The marine training center is part of the larger Georgian College campus in the City of Owen Sound on the southern shore of Georgian Bay. The purpose-built facility offers state-of-the-art training facilities, including bridge and engine room simulators. The marine instructors are industry veterans, holding their own Transport Canada licenses, with years of sea time and some are graduates from the same program they now teach.
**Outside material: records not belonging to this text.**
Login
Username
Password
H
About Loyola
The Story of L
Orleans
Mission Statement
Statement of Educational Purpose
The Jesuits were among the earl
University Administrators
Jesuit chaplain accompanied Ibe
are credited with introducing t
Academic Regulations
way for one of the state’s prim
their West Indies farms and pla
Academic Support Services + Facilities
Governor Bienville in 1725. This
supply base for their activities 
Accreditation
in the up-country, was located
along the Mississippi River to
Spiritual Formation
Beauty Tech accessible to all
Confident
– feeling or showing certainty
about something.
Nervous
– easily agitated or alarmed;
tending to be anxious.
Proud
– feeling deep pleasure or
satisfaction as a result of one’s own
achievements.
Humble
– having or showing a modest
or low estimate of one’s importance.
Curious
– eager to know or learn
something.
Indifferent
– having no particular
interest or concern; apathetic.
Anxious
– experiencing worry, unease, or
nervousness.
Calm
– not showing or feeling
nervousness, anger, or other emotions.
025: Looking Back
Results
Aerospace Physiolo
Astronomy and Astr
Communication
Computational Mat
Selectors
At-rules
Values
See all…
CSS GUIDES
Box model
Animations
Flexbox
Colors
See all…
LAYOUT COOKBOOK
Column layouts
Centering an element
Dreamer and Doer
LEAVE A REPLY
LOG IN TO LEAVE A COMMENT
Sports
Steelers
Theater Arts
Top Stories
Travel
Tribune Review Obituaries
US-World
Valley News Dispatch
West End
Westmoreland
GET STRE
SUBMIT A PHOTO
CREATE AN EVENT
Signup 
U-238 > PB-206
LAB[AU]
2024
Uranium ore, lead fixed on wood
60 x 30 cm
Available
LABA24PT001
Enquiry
The program is demanding and provides plenty of challenges, but the career prospects for graduates are impressive with many grads securing high-paying jobs on one of the many freighters plying the Great Lakes. Other cadets find positions with ocean-going vessels of all sorts, and a few even end up manning the bridge of passenger ferries and cruise liners. Still, others take the valuable life lessons learned and apply their skills in their chosen fields.

Fire Fighting

Fire-fighting training is one of the most intense elements of the cadet training program. A fire at sea is a tremendous danger to the vessel and its crew. There is no calling 911, and no local fire department will show up, so it’s up to the crew to know how to fight fires, which take on new dangers in the tight, steel confines of a large ship. Training is very thorough and graduating cadets are well-prepared to face ship-board emergencies.

Scenery

The co-op portion of the program allows cadets to travel to all corners of the continent, and sometimes the globe. My placement aboard the M/S Chee-Chemaun kept me close to home, but I did spend months exploring the amazing natural beauty of the Bruce Penninsula, including the Grotto, Fathom Five National Park, Bruce National Park, trails, beaches, and campgrounds. Other cadet’s traveled farther, from the fjords of Norway to the Panama Canal and even the Northwest Passage.

Ship

Most cadets serve their required 365-days of sea time on board a cargo vessel of some sort, but my aspirations were to work on passenger’s vessels. I was fortunate to land a cadet berth on one of the few large passenger vessels that operate within the province. The M/S Che-Cheemaun is a 365-foot car ferry operating a route between Tobermory and South Baymouth. It’s an icon for travel and exploration in Ontario and provided an amazing experience for a cadet. The ferry company (like most Great Lakes shipping companies) maintains a close relationship with the college and is very much vested in the training and development of new officers.

Algoway

Plenty of unplanned opportunities presented themselves over the course of the program. During the winter semester of the first year, the Algoway spent the season in the Owen Sound harbor and our class was treated to a full tour. This was the first time on board a large cargo ship for most of us and provided a small taste of what our lives we’re going to look like in a few short years. The Algoway is a self-unloading bulk freighter. Many cadets would go on to serve their co-ops and their careers on board vessels just like this one.